Our full review of the Huion Kamvas 24 series goes into more detail.
The latest Surface Pro model, Surface Pro 7, is a small update over previous models, but it remains our top choice for a Windows tablet. Unlike Android or iOS devices, you’re getting a tablet that will run full-fat desktop software – so think Creative Cloud apps such as Photoshop CC without any compromise on features or performance – and use it with Microsoft’s excellent Surface Pen stylus.
In fact the Surface Pro 7 has an Intel quad-core chip, of the same variety that you might find in a laptop. So you can expect it to sail swiftly through tricky filters and have no problem loading complex designs.

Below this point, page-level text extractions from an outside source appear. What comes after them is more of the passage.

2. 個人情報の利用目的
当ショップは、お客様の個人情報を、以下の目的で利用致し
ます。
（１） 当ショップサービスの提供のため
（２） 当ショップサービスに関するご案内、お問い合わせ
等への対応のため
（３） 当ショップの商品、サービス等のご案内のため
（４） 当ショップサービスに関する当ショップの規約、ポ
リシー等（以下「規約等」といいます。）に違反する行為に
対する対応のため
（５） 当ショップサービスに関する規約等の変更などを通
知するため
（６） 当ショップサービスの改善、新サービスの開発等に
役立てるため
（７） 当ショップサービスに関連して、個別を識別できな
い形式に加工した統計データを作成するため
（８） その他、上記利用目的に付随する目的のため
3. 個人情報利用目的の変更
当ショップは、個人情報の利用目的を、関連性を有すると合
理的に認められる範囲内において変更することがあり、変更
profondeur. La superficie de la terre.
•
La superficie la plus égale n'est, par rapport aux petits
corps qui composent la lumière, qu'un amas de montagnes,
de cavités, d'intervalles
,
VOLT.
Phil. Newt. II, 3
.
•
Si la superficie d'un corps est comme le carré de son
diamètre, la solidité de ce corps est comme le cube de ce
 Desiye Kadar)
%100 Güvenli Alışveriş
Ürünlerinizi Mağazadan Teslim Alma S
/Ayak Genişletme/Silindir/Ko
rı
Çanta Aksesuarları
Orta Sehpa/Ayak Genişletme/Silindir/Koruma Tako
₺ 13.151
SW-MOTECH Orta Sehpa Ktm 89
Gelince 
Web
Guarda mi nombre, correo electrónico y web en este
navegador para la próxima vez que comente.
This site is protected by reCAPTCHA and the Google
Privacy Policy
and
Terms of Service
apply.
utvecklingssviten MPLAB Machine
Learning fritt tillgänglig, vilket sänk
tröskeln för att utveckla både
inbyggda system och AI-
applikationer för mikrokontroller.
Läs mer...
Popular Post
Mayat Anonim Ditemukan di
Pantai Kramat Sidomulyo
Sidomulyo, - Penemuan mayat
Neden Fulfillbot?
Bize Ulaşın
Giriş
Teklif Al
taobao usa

And being a Windows PC at its core, it will have no problem connecting to any peripheral you could think of. We'd just like to see a bit more innovation in the next Surface Pro. See our Surface Pro 7 review for more information.
If you like the look of the Samsung Galaxy Tab S7 Plus but worry it seems a little big and bulky, then the Galaxy Tab S7 might be right up your street. It's still got a gorgeous display and a powerful Snapdragon processor, but is a little smaller and about 80g lighter, making it great for slipping into a bag and travelling with for drawing on the go.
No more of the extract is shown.